Professor Richards laid down a challenge at the very start of his talk by confronting us with this error in our assessment of people and societies in Megalithic/Neolithic times.

This is a time (c3400BC-2400BC)  which is not familiar to us. It has elements which we think of as familiar, farming-  growing crops, keeping animals and building houses but this is a society alien to us. When we apply our assumptions based on what is familiar to us and the connections we try to find –  we are wrong to do this.

Professor Richards went on to consider in particular tombs/monuments and he posed a series of questions:

  • What is a monument?
  • Why do they look so unusual?
  • Why are they so big?
Giants Grave Arran

Giants Grave , Arran photo gailhampshire

In the tombs are lots of bones – some are articulated, some disarticulated. It is a bit a of jumble.

In the past archaeologists thoughts were that the tombs were communal burial places.

Professor Richards described the tombs as ‘containers of the dead’ where the bodies of the dead were placed, sometimes wrapped in cloth, and left to decay. The bodies were out of sight but more would be added to the tomb and the smell of the decaying flesh would fill the enclosed space.

“Is the chambered tomb the final resting place? “ asked Professor Richards who then took a leap sideways and asked us to consider the themes in ‘The Third Policeman‘ by Flann O’Brien. Now this might seem to be a bit squee whiff but what Professor Richards was asking us to consider was a ‘fluid relational world‘.

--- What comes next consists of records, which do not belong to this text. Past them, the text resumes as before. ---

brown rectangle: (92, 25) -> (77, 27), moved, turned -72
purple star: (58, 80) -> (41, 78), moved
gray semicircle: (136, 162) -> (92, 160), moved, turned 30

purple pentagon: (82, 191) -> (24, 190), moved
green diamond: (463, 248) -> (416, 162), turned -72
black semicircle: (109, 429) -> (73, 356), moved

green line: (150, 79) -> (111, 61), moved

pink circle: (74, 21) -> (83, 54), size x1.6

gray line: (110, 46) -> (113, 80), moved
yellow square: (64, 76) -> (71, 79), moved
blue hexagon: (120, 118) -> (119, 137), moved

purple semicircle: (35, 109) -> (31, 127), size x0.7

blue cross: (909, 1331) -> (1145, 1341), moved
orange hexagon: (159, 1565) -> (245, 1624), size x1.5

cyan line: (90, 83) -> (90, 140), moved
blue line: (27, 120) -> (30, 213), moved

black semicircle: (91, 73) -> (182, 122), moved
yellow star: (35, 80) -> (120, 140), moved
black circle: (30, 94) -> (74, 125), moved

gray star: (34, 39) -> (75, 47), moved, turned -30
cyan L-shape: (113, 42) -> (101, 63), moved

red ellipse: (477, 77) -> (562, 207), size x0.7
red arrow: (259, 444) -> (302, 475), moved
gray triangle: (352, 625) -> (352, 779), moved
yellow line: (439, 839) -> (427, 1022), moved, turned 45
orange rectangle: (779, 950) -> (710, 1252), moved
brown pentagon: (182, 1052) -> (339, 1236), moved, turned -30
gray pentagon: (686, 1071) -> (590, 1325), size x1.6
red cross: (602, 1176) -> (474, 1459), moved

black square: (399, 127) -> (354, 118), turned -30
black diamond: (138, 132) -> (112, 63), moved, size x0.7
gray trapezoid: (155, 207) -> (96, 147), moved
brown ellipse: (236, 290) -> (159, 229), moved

“The continual cracking of your feet on the road makes a certain quantity of road come up into you. When a man dies they say he returns to clay but too much walking fills you up with clay far sooner (or buries bits of you along the road) and brings your death half way to meet you.” The Third Policeman by Flann O’Brien

The Neolithic World was “a world where nothing is stable or static, materials and substances are able to leak and flow.”

It was this fluidity – the decomposing of human remains seeping back into the stone – that was taking place within the tombs.

Skins, surfaces  – textures dominate the Neolithic world. Pottery is burnished, smoothed forming a skin around the vessel. Stone axes – polished to create a skin.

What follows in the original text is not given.